Wireless Networking for Mobile Appliances:
Total current investment -$750k/yr for 3 years beginning 7/1/01
HP contact - Susie Wee
MIT contact - Greg Wornell
This research project is to explore interlayer optimization technologies that help enable and optimize data and media communication to heterogeneous mobile clients over wireless networks. While computation and storage capabilities are increasing at an incredible rate, a fundamental limitation of end-to-end mobile wireless systems is the available spectrum, and other limitations include infrastructure resources and client capabilities. Thus, efficient and deliberate allocation and use of the available resources is critical to creating a successful end-to-end architecture and system for wireless networking for mobile appliances.
Nanoassembled Quantum Computer:
Total current investment - $500k/yr for 5 years beginning 7/1/01
HP contact - Phil Kuekes
MIT contacts - Neil Gershenfeld, Ike Chuang, Seth Lloyd
This joint research team plans to experimentally develop a large-scale quantum computer by combining the best of the liquid-state Nuclear Magnetic Resonance (NMR) and solid-state semiconductor approaches, based on their expertise in molecular nanofabrication and NMR quantum computation, plus two radically new ideas: a molecular spin latch for output state measurement, and a dynamically reconfigurable parallel architecture for defect-tolerant dynamics. These ideas directly address the known problems with existing solid-state quantum computer designs. Thisinvestment in the quantum information research program will allow HP and MIT to establish a leading position in a scalable quantum computing technology.

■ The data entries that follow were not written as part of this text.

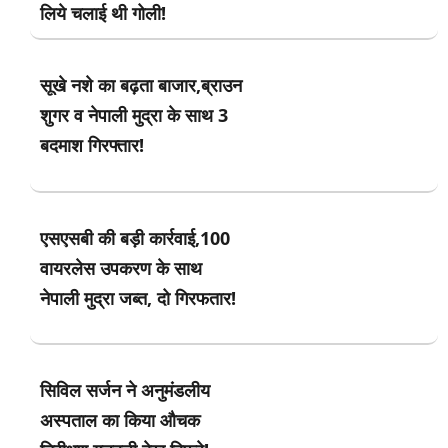
लिये चलाई थी गोली!
सूखे नशे का बढ़ता बाजार,ब्राउन
शुगर व नेपाली मुद्रा के साथ 3
बदमाश गिरफ्तार!
एसएसबी की बड़ी कार्रवाई,100
वायरलेस उपकरण के साथ
नेपाली मुद्रा जब्त, दो गिरफतार!
सिविल सर्जन ने अनुमंडलीय
अस्पताल का किया औचक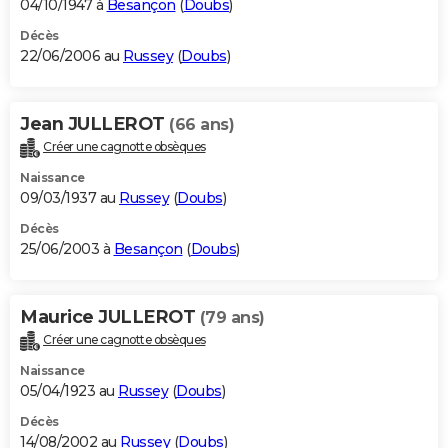
04/10/1947 à
Besançon
(
Doubs
)
Décès
22/06/2006 au
Russey
(
Doubs
)
Jean JULLEROT
(66 ans)
Créer une cagnotte obsèques
Naissance
09/03/1937 au
Russey
(
Doubs
)
Décès
25/06/2003 à
Besançon
(
Doubs
)
Maurice JULLEROT
(79 ans)
Créer une cagnotte obsèques
Naissance
05/04/1923 au
Russey
(
Doubs
)
Décès
14/08/2002 au
Russey
(
Doubs
)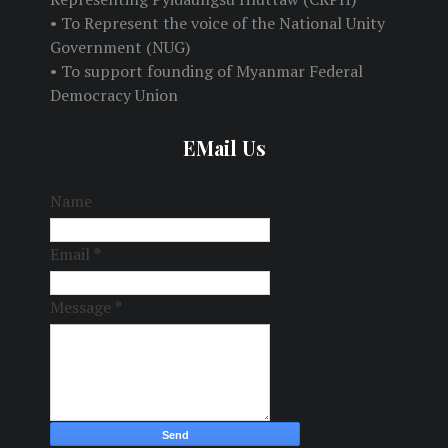
• To Represent the voice of the National Unity
Government (NUG)
• To support founding of Myanmar Federal
Democracy Union
EMail Us
Name
Email
*
Message
*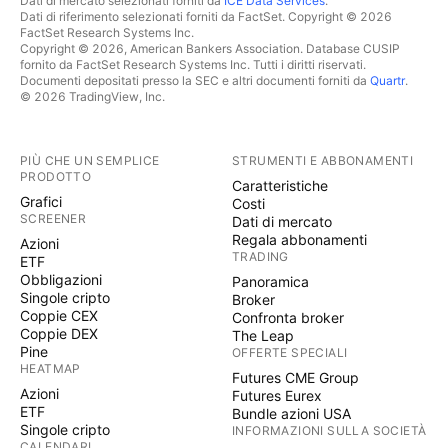
Dati di mercato selezionati forniti da
ICE Data Services
.
Dati di riferimento selezionati forniti da FactSet. Copyright © 2026
FactSet Research Systems Inc.
Copyright © 2026, American Bankers Association. Database CUSIP
fornito da FactSet Research Systems Inc. Tutti i diritti riservati.
Documenti depositati presso la SEC e altri documenti forniti da
Quartr
.
© 2026 TradingView, Inc.
PIÙ CHE UN SEMPLICE
STRUMENTI E ABBONAMENTI
PRODOTTO
Caratteristiche
Grafici
Costi
SCREENER
Dati di mercato
Regala abbonamenti
Azioni
TRADING
ETF
Obbligazioni
Panoramica
Singole cripto
Broker
Coppie CEX
Confronta broker
Coppie DEX
The Leap
Pine
OFFERTE SPECIALI
HEATMAP
Futures CME Group
Azioni
Futures Eurex
ETF
Bundle azioni USA
Singole cripto
INFORMAZIONI SULLA SOCIETÀ
CALENDARI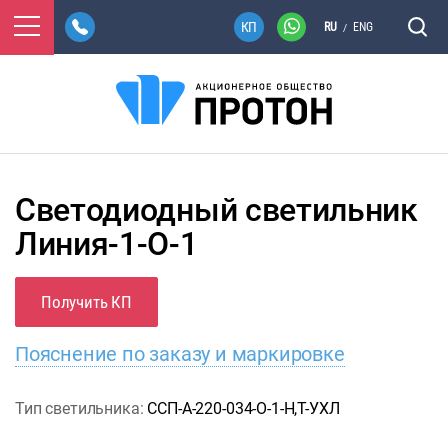
RU
ENG
/
Светодиодный светильник
Линия-1-О-1
Получить КП
Пояснение по заказу и маркировке
Тип светильника:
ССП-А-220-034-О-1-Н,Т-УХЛ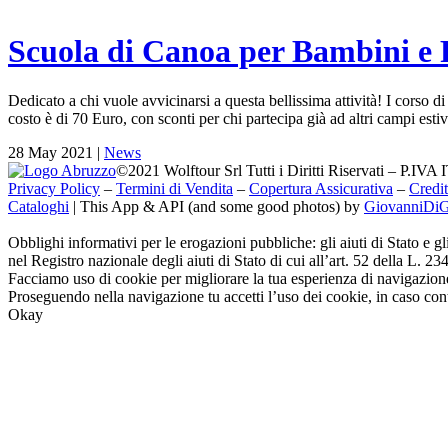
Scuola di Canoa per Bambini e R
Dedicato a chi vuole avvicinarsi a questa bellissima attività! I corso di
costo è di 70 Euro, con sconti per chi partecipa già ad altri campi e
28 May 2021
|
News
©2021 Wolftour Srl Tutti i Diritti Riservati – P.IV
Privacy Policy
–
Termini di Vendita
–
Copertura Assicurativa
–
Credit
Cataloghi
|
This App & API (and some good photos) by
GiovanniDi
Obblighi informativi per le erogazioni pubbliche: gli aiuti di Stato e g
nel Registro nazionale degli aiuti di Stato di cui all’art. 52 della L. 23
Facciamo uso di cookie per migliorare la tua esperienza di navigazione 
Proseguendo nella navigazione tu accetti l’uso dei cookie, in caso con
Okay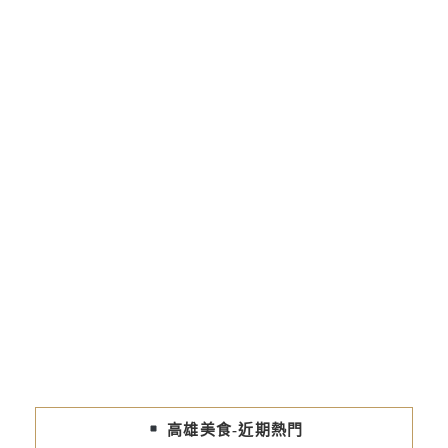
高雄美食-近期熱門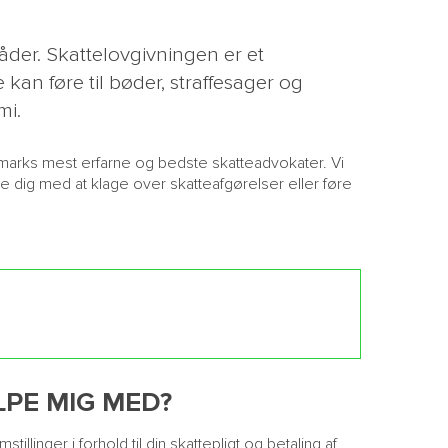
åder. Skattelovgivningen er et
kan føre til bøder, straffesager og
mi.
nmarks mest erfarne og bedste skatteadvokater. Vi
e dig med at klage over skatteafgørelser eller føre
PE MIG MED?
inger i forhold til din skattepligt og betaling af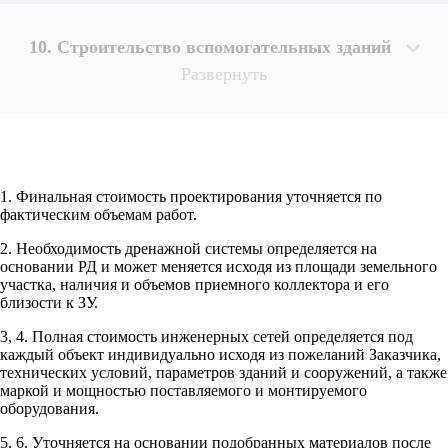
10. Строительство вспомогательных зданий
Развернуть
1. Финальная стоимость проектирования уточняется по
Рассчитывается индивидуально
фактическим объемам работ.
2. Необходимость дренажной системы определяется на
Рассчитывается индивидуально
основании РД и может меняется исходя из площади земельного
Рассчитывается индивидуально
участка, наличия и объемов приемного коллектора и его
Рассчитывается индивидуально
близости к ЗУ.
3, 4. Полная стоимость инженерных сетей определяется под
Рассчитывается индивидуально
каждый объект индивидуально исходя из пожеланий Заказчика,
технических условий, параметров зданий и сооружений, а также
маркой и мощностью поставляемого и монтируемого
оборудования.
5, 6. Уточняется на основании подобранных материалов после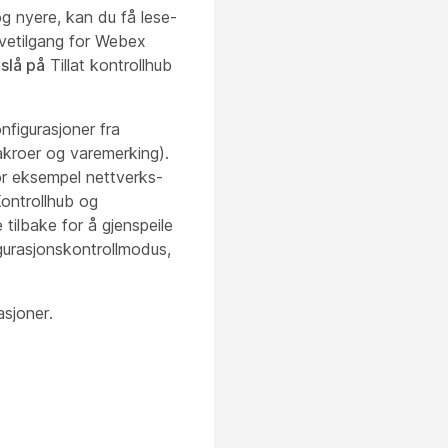
g nyere, kan du få lese-
rivetilgang for Webex
slå på
Tillat kontrollhub
nfigurasjoner fra
makroer og varemerking).
for eksempel nettverks-
Kontrollhub og
tilbake for å gjenspeile
igurasjonskontrollmodus,
asjoner.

MIT Infrastructure Project
Total investment - $460k
HP contact - Rob Oyung
MIT contact - Hal Abelson
This is a collaboration beginning between HP and MIT to help MIT transform their core academic computing infrastructure to a mobile, service-centric 'one-to-one' computing environment. This team will work to create technology and processes that will help MIT and HP realize this vision of computing. Initial areas of focus are: heterogeneous client devices, transportable user environments, Common Operating Environment (COE) for application management, security, service-level architecture, and total cost of ownership. This project was seeded with a grant (link to Mobility proposal) of 125 Omnibook computers (value $460k) from the HP philanthropy program, to launch a pilot mobile computing project at MIT fall (2001).

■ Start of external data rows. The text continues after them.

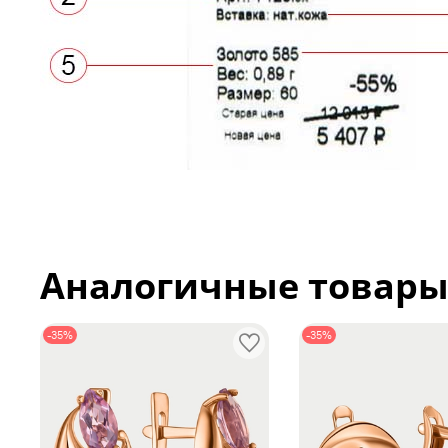
Аналогичные товар
-35%
-35%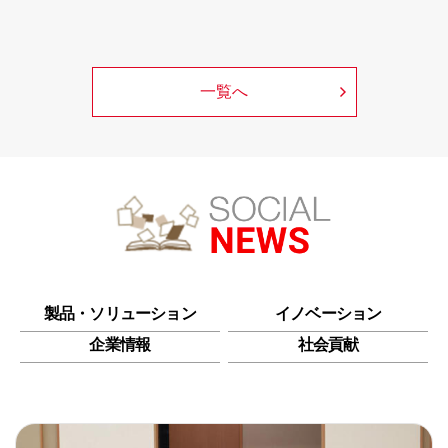
一覧へ
製品・ソリューション
イノベーション
企業情報
社会貢献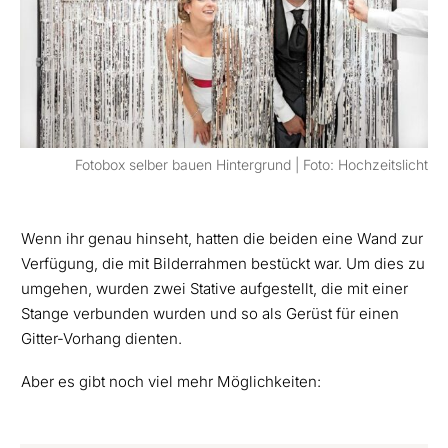
Fotobox selber bauen Hintergrund | Foto: Hochzeitslicht
Wenn ihr genau hinseht, hatten die beiden eine Wand zur
Verfügung, die mit Bilderrahmen bestückt war. Um dies zu
umgehen, wurden zwei Stative aufgestellt, die mit einer
Stange verbunden wurden und so als Gerüst für einen
Gitter-Vorhang dienten.
Aber es gibt noch viel mehr Möglichkeiten: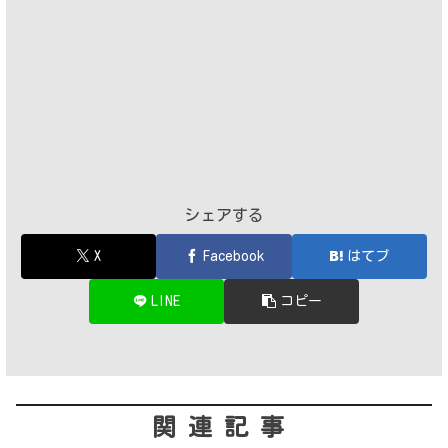
シェアする
X
Facebook
はてブ
LINE
コピー
関連記事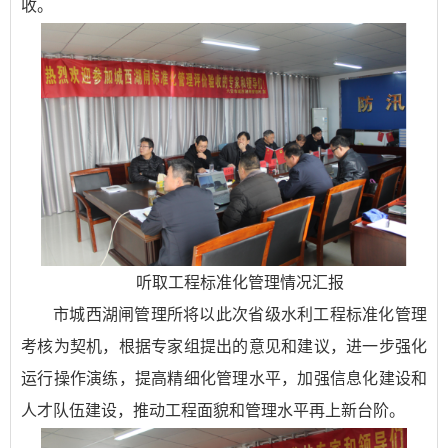
收。
听取工程标准化管理情况汇报
市城西湖闸管理所将以此次省级水利工程标准化管理
考核为契机，根据专家组提出的意见和建议，进一步强化
运行操作演练，提高精细化管理水平，加强信息化建设和
人才队伍建设，推动工程面貌和管理水平再上新台阶。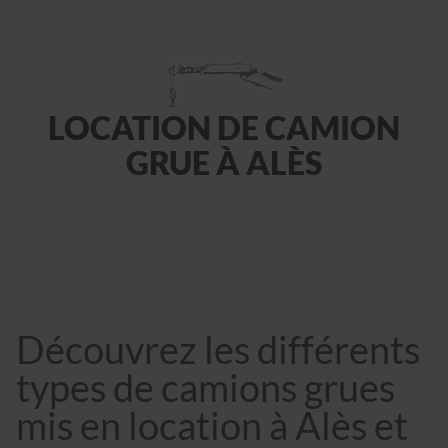
LOCATION DE CAMION
GRUE À ALÈS
Découvrez les différents
types de camions grues
mis en location à Alès et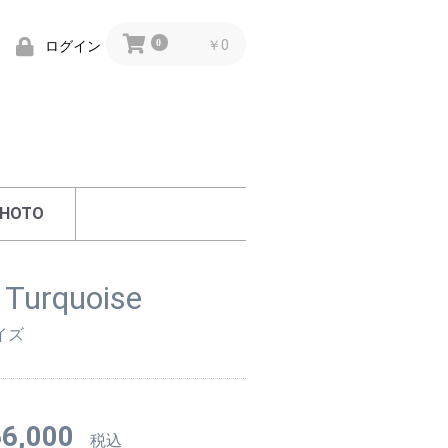
0
￥0
ログイン
HOTO
 Turquoise
イズ
6,000
税込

SIMILE - (Semantic Interoperability of Metadata in onLine Environments)
HP contact - Mick Bass
MIT contact - David Karger
This is the follow-on work to the DSpace program and the intention is to use the digital archive as a testbed for new exciting research in the area of information management. This project is a mix of applied and basic research to understand issues and create compelling case demonstrations at the intersection of: institutional information management and digital asset management, personal and collaborative information management, and the semantic web. The objective is to enhance the interoperability among assets, schemas, metadata and services across distributed individual, community and institutional stores; and across value chains that provide useful services by drawing upon the assets, schemas and metadata held in such stores.